Boost C++ Libraries

...one of the most highly regarded and expertly designed C++ library projects in the world. Herb Sutter and Andrei Alexandrescu, C++ Coding Standards

PrevUpHomeNext

Quickstart 3 - Counting Words Using a Parser

The whole purpose of integrating Spirit.Lex as part of the Spirit library was to add a library allowing the merger of lexical analysis with the parsing process as defined by a Spirit grammar. Spirit parsers read their input from an input sequence accessed by iterators. So naturally, we chose iterators to be used as the interface between the lexer and the parser. A second goal of the lexer/parser integration was to enable the usage of different lexical analyzer libraries. The utilization of iterators seemed to be the right choice from this standpoint as well, mainly because these can be used as an abstraction layer hiding implementation specifics of the used lexer library. The picture below shows the common flow control implemented while parsing combined with lexical analysis.

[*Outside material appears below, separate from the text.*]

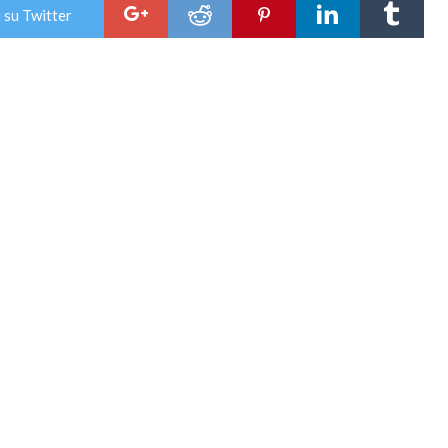
 su Twitter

Figure 7. The common flow control implemented while parsing combined with lexical analysis

The common flow control implemented while parsing combined with lexical analysis


Another problem related to the integration of the lexical analyzer with the parser was to find a way how the defined tokens syntactically could be blended with the grammar definition syntax of Spirit. For tokens defined as instances of the token_def<> class the most natural way of integration was to allow to directly use these as parser components. Semantically these parser components succeed matching their input whenever the corresponding token type has been matched by the lexer. This quick start example will demonstrate this (and more) by counting words again, simply by adding up the numbers inside of semantic actions of a parser (for the full example code see here: word_count.cpp).

Prerequisites

This example uses two of the Spirit library components: Spirit.Lex and Spirit.Qi, consequently we have to #include the corresponding header files. Again, we need to include a couple of header files from the Boost.Phoenix library. This example shows how to attach functors to parser components, which could be done using any type of C++ technique resulting in a callable object. Using Boost.Phoenix for this task simplifies things and avoids adding dependencies to other libraries (Boost.Phoenix is already in use for Spirit anyway).

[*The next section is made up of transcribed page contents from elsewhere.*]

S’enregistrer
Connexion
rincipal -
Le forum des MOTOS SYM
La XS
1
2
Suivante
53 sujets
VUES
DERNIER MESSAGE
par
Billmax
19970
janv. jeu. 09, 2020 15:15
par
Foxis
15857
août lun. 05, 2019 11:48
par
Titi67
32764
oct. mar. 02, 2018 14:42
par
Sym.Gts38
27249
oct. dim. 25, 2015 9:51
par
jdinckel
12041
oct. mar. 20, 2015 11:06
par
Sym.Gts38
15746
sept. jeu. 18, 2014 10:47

#include <boost/spirit/include/qi.hpp>
#include <boost/spirit/include/lex_lexertl.hpp>
#include <boost/spirit/include/phoenix_operator.hpp>
#include <boost/spirit/include/phoenix_statement.hpp>
#include <boost/spirit/include/phoenix_container.hpp>

To make all the code below more readable we introduce the following namespaces.

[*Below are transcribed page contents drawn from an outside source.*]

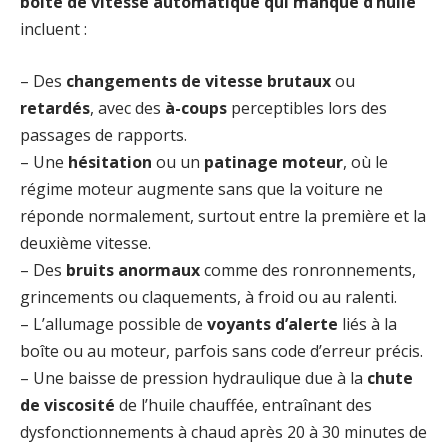
boîte de vitesse automatique qui manque d’huile
incluent :
– Des
changements de vitesse brutaux
ou
retardés
, avec des
à-coups
perceptibles lors des
passages de rapports.
– Une
hésitation
ou un
patinage moteur
, où le
régime moteur augmente sans que la voiture ne
réponde normalement, surtout entre la première et la
deuxième vitesse.
– Des
bruits anormaux
comme des ronronnements,
grincements ou claquements, à froid ou au ralenti.
– L’allumage possible de
voyants d’alerte
liés à la
boîte ou au moteur, parfois sans code d’erreur précis.
– Une baisse de pression hydraulique due à la
chute
de viscosité
de l’huile chauffée, entraînant des
dysfonctionnements à chaud après 20 à 30 minutes de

using namespace boost::spirit;
using namespace boost::spirit::ascii;

Defining Tokens

If compared to the two previous quick start examples (Lex Quickstart 1 - A word counter using Spirit.Lex and Lex Quickstart 2 - A better word counter using Spirit.Lex) the token definition class for this example does not reveal any surprises. However, it uses lexer token definition macros to simplify the composition of the regular expressions, which will be described in more detail in the section FIXME. Generally, any token definition is usable without modification from either a stand alone lexical analyzer or in conjunction with a parser.

template <typename Lexer>
struct word_count_tokens : lex::lexer<Lexer>
{
    word_count_tokens()
    {
        // define patterns (lexer macros) to be used during token definition 
        // below
        this->self.add_pattern
            ("WORD", "[^ \t\n]+")
        ;

        // define tokens and associate them with the lexer
        word = "{WORD}";    // reference the pattern 'WORD' as defined above

        // this lexer will recognize 3 token types: words, newlines, and 
        // everything else
        this->self.add
            (word)          // no token id is needed here
            ('\n')          // characters are usable as tokens as well
            (".", IDANY)    // string literals will not be esacped by the library
        ;
    }

    // the token 'word' exposes the matched string as its parser attribute
    lex::token_def<std::string> word;
};

Using Token Definition Instances as Parsers

While the integration of lexer and parser in the control flow is achieved by using special iterators wrapping the lexical analyzer, we still need a means of expressing in the grammar what tokens to match and where. The token definition class above uses three different ways of defining a token:

All three token definition methods require a different method of grammar integration. But as you can see from the following code snippet, each of these methods are straightforward and blend the corresponding token instances naturally with the surrounding Spirit.Qi grammar syntax.

Token definition

Parser integration

token_def<>

The token_def<> instance is directly usable as a parser component. Parsing of this component will succeed if the regular expression used to define this has been matched successfully.

single character

The single character is directly usable in the grammar. However, under certain circumstances it needs to be wrapped by a char_() parser component. Parsing of this component will succeed if the single character has been matched.

explicit token id

To use an explicit token id in a Spirit.Qi grammar you are required to wrap it with the special token() parser component. Parsing of this component will succeed if the current token has the same token id as specified in the expression token(<id>).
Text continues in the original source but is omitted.